"Charlie Hebdo" prezentuje najnowszą okładkę. I znów kpi z Mahometa: "Wszystko jest wybaczone." ZOBACZ

Czytaj więcej Subskrybuj 50% taniej
Sprawdź
PAP/EPA
PAP/EPA

Dziennikarze tygodnika „Charlie Hebdo”, który padł ofiarą zamachu terrorystycznego, zaprezentowali okładkę najnowszego numeru czasopisma.

Jak wcześniej zapowiadali - na pierwszej stronie widoczna jest karykatura Mahometa, który trzyma kartkę z napisem „Je suis Charlie”, czyli „Jestem Charlie”. Slogan, który rozpowszechnił się nie tylko we Francji po zeszłotygodniowym ataku oznacza solidarność z czasopismem oraz protest przeciwko atakom na wolność słowa.

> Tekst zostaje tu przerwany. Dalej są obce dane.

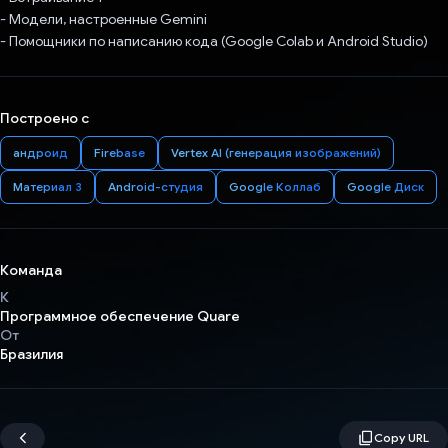
- Модели, настроенные Gemini
- Помощники по написанию кода (Google Colab и Android Studio)
Построено с
андроид
Firebase
Vertex AI (генерация изображений)
Материал 3
Android-студия
Google Коллаб
Google Диск
Команда
К
Программное обеспечение Quare
От
Бразилия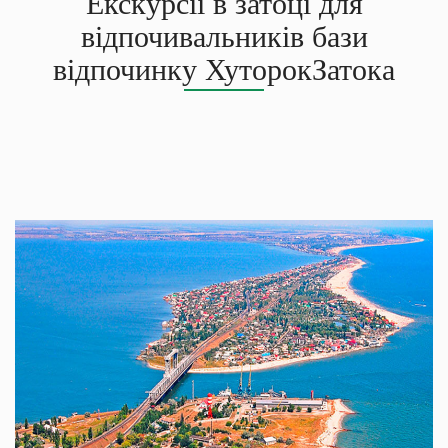
Екскурсії в затоці для
відпочивальників бази
відпочинку ХуторокЗатока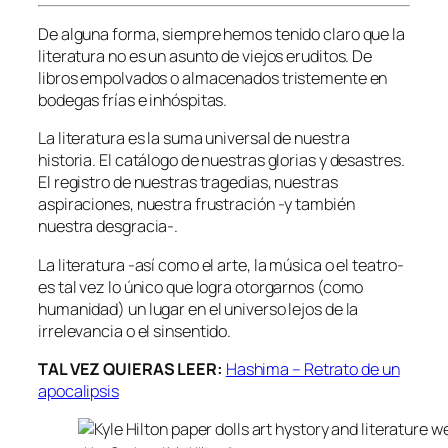
De alguna forma, siempre hemos tenido claro que la
literatura no es un asunto de viejos eruditos. De
libros empolvados o almacenados tristemente en
bodegas frías e inhóspitas.
La literatura es la suma universal de nuestra
historia. El catálogo de nuestras glorias y desastres.
El registro de nuestras tragedias, nuestras
aspiraciones, nuestra frustración -y también
nuestra desgracia-.
La literatura -así como el arte, la música o el teatro-
es tal vez lo único que logra otorgarnos (como
humanidad) un lugar en el universo lejos de la
irrelevancia o el sinsentido.
TAL VEZ QUIERAS LEER:
Hashima – Retrato de un
apocalipsis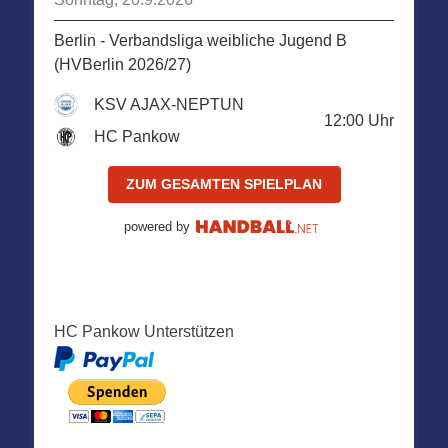
Berlin - Verbandsliga weibliche Jugend B
(HVBerlin 2026/27)
KSV AJAX-NEPTUN
12:00
Uhr
HC Pankow
ZUM GESAMTEN SPIELPLAN
powered by
HC Pankow Unterstützen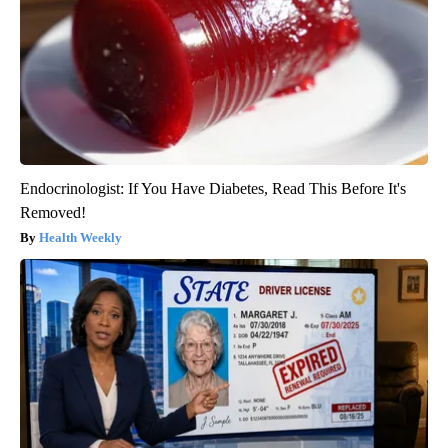
Endocrinologist: If You Have Diabetes, Read This Before It's
Removed!
Health Weekly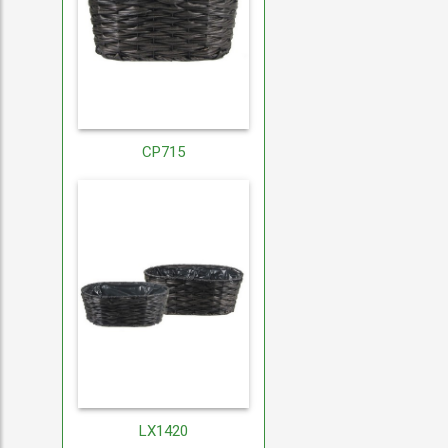
CP715
LX1420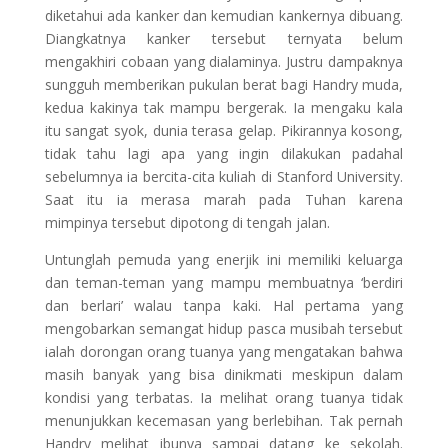
diketahui ada kanker dan kemudian kankernya dibuang.
Diangkatnya kanker tersebut ternyata belum
mengakhiri cobaan yang dialaminya. Justru dampaknya
sungguh memberikan pukulan berat bagi Handry muda,
kedua kakinya tak mampu bergerak. Ia mengaku kala
itu sangat syok, dunia terasa gelap. Pikirannya kosong,
tidak tahu lagi apa yang ingin dilakukan padahal
sebelumnya ia bercita-cita kuliah di Stanford University.
Saat itu ia merasa marah pada Tuhan karena
mimpinya tersebut dipotong di tengah jalan.
Untunglah pemuda yang enerjik ini memiliki keluarga
dan teman-teman yang mampu membuatnya ‘berdiri
dan berlari’ walau tanpa kaki. Hal pertama yang
mengobarkan semangat hidup pasca musibah tersebut
ialah dorongan orang tuanya yang mengatakan bahwa
masih banyak yang bisa dinikmati meskipun dalam
kondisi yang terbatas. Ia melihat orang tuanya tidak
menunjukkan kecemasan yang berlebihan. Tak pernah
Handry melihat ibunya sampai datang ke sekolah.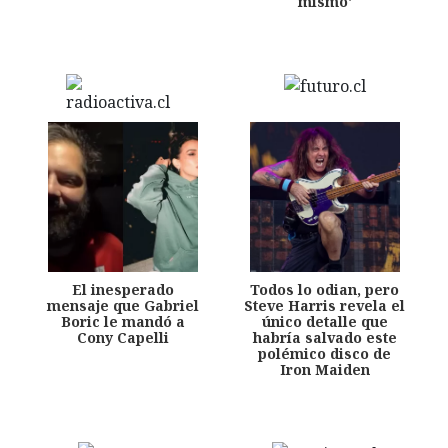
mismo'
El inesperado
Todos lo odian, pero
mensaje que Gabriel
Steve Harris revela el
Boric le mandó a
único detalle que
Cony Capelli
habría salvado este
polémico disco de
Iron Maiden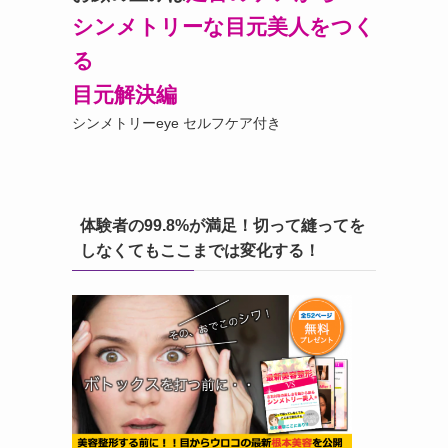
シンメトリーな目元美人をつく
る
目元解決編
シンメトリーeye セルフケア付き
体験者の99.8%が満足！切って縫ってを
しなくてもここまでは変化する！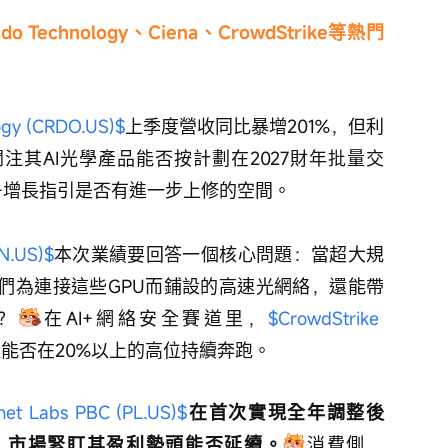
 Technology、Ciena、CrowdStrike等熱門
ogy (CRDO.US)$
上季度營收同比暴增201%，但利
注其AI光學產品能否按計劃在2027財年批量交
+增長指引是否有進一步上修的空間。
EN.US)$
本次業績要回答一個核心問題：當超大規
他們為連接這些GPU而鋪設的高速光網絡，還能帶
？
在AI+網絡安全賽道里，
$CrowdStrike 
速能否在20%以上的高位持續奔跑。
net Labs PBC (PL.US)$
在首次實現全年調整後
後，市場緊盯其盈利勢頭能否延續。
消費側，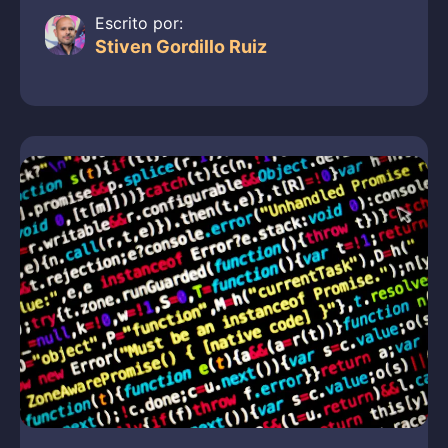
Escrito por:
Stiven Gordillo Ruiz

Cała okładka podpisana jest „Tout est pardonee”, czyli „Wszystko jest wybaczone”.

Pytanie tylko brzmi czy ekstremiści na pewno chcą żeby im wszystko wybaczać?

Kolejne wydanie będzie miało nakład 3 mln egzemplarzy, a nie 1 mln, jak wcześniej zapowiadano - poinformował dystrybutor prasy MLP, który został zalany zamówieniami z Francji i zagranicy. Dochody z pierwszego miliona sprzedanych egzemplarzy trafią bezpośrednio do tygodnika, gdyż MLP postanowił pracować za darmo.

Zwykły nakład tygodnika wynosił 60 tys. Według agencji AFP pismo ostatnio miało trudności - sprzedawało około 35 tysięcy egzemplarzy.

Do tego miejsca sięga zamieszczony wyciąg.